Setelah makan sambil bercakap-cakap lirih, mereka lalu mencari penginapan. Tiga orang dara itu tidur sekamar, dan dua orang pemuda itu tidur dilain kamar. Seng Kun mengatakan bahwa dia perlu untuk beristirahat dan menghimpun hawa murni untuk memulihkan seluruh tenaganya yang sudah pulih sebagian besar akan tetapi belum sepenuhnya itu. Tiga orang dara itu masih belum tidur dan mereka masih bercakap-caikap. Tiba-tiba Siok Eng memberi isyarat agar mereka diam. Dara puteri ketua Tai-bong-pai ini memang paling tinggi ilmunya dibandingkan dengan kawan-kawannya. Diperhatikannya suara diluar pintu dan ia mendengar langkah-langkah orang, langkah-langkah dari orang-orang yang berkepandaian! Kini Pek Lian dan Bwee Hong juga mendengarnya. Ada beberapa orang lewat didepan kamar mereka.
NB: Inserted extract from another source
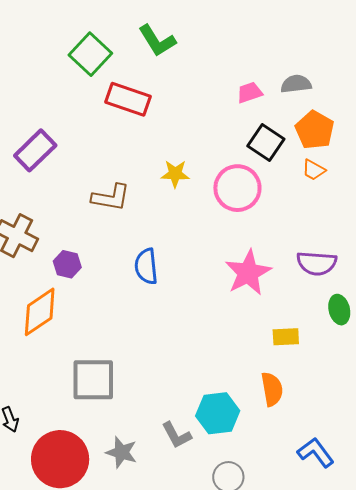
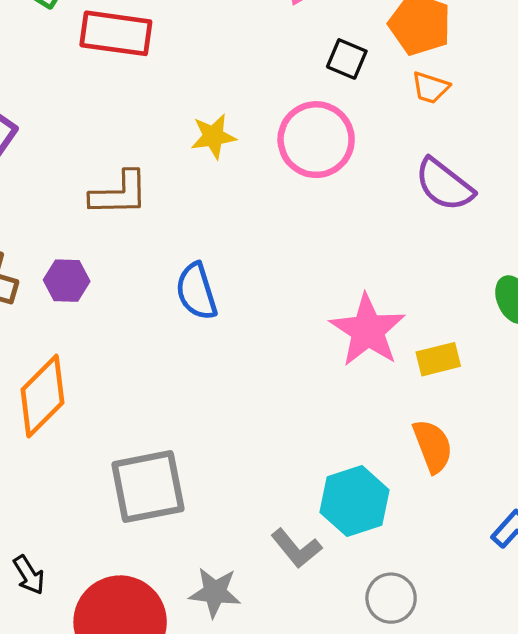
black square: (266, 142) -> (347, 59), size x0.7
purple semicircle: (317, 263) -> (444, 185), moved, turned 45
purple hexagon: (67, 264) -> (67, 281), moved
pink star: (248, 273) -> (368, 330), moved

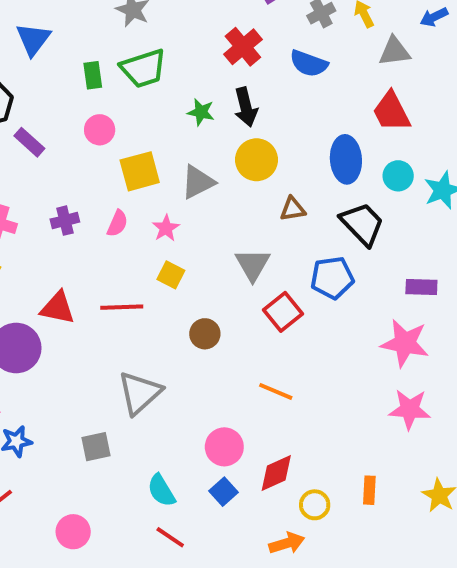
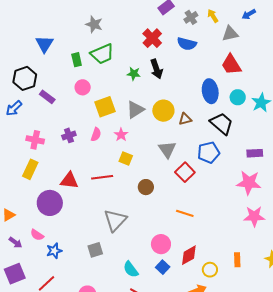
yellow circle: (257, 160) -> (163, 111), moved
"Kita harus berhasil menyelamatkannya!" kalimat ini terdengar oleh tiga orang gadis itu dan tentu saja mereka menjadi tertarik, terutama sekali Pek Lian dan Bwee Hong yang keduanya sedang melakukan tugas rahasia, yaitu mencari ayah Pek Lian.
Karena besarnya hasrat hatinya menyelamatkan ayahnya, maka mendengar kalimat itu, Pek Lian menjadi curiga dan tanpa kata-kata ia memberi isyarat kepada kawan-kawannya, kemudian iapun keluar dari dalam kamar melalui jendela. Dua orang temannya mengikuti dan bagaikan tiga ekor burung saja, mereka berloncatan naik keatas wuwungan rumah dan melakukan pengintaian. Mereka melihat empat orang laki-laki yang dari langkah kakinya dapat diketahui berilmu silat tinggi. Empat orang ini keluar dari rumah penginapan, dan setelah berjalan keluar kota, merekapun melanjutkan perjalanan dengan ilmju berlari cepat. Tentu saja tiga orang gadis itu tertarik dan membayangi mereka. Tak lama kemudian, ditempat yang sunyi empat orang itu berhenti dan disitu telah berkumpul belasan orang pula. Ketika seorang diantara mereka bicara, Pek Lian menjadi girang dan juga terkejut bukan main.
"Para penyelidik kita mendengar berita bahwa Menteri Ho akan menjalani hukuman mati, dilakukan oleh perajurit-perajurit pemerintah, diluar kota Yen-tai, pada besok malam. Kita harus cepat bergerak. Yang penting, kita harus cepat memberi tahu kepada Sin-kauw Song-taihiap. Dia berada disini." Mendengar ucapan ini, tentu saja Pek Lian girang sekali. Ia berbisik kepada dua orang kawannya.
"Mereka ini tentu teman Sin-kauw Song Tek Kwan, seorang diantara Huang-ho suhiap, yaitu seorang diantara guru-guruku. Mereka akan berusaha membebaskan ayah. Aku akan mengikuti mereka, aku ingin bertemu dengan guruku."
"Tapi, bagaimana dengan A-hai dan kakakku yang sedang mengobati dirinya dirumah penginapan itu?" tanya Bwee Hong.
"Kalian pulanglah, biar aku sendiri yang pergi," jawab Pek Lian.
"Aih, mana bisa begitu?" bantah Bwee Hong.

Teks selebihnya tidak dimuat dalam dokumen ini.